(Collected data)
▽

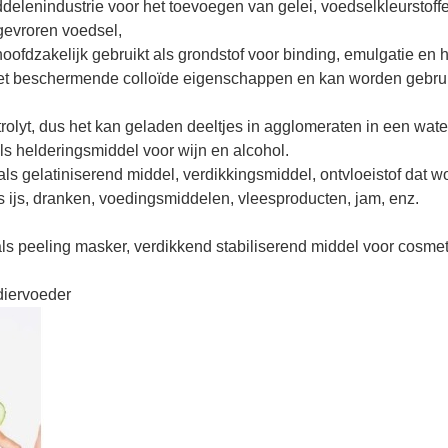
delenindustrie voor het toevoegen van gelei, voedselkleurstoff
pgevroren voedsel,
hoofdzakelijk gebruikt als grondstof voor binding, emulgatie en
met beschermende colloïde eigenschappen en kan worden gebruikt
trolyt, dus het kan geladen deeltjes in agglomeraten in een wat
ls helderingsmiddel voor wijn en alcohol.
 als gelatiniserend middel, verdikkingsmiddel, ontvloeistof dat wo
ijs, dranken, voedingsmiddelen, vleesproducten, jam, enz.
als peeling masker, verdikkend stabiliserend middel voor cosmet
 diervoeder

△

* [What you need to do] A single figure is required: the number of lines in the data where the word "gebruikt" occurs.

* [Exercise answer] 2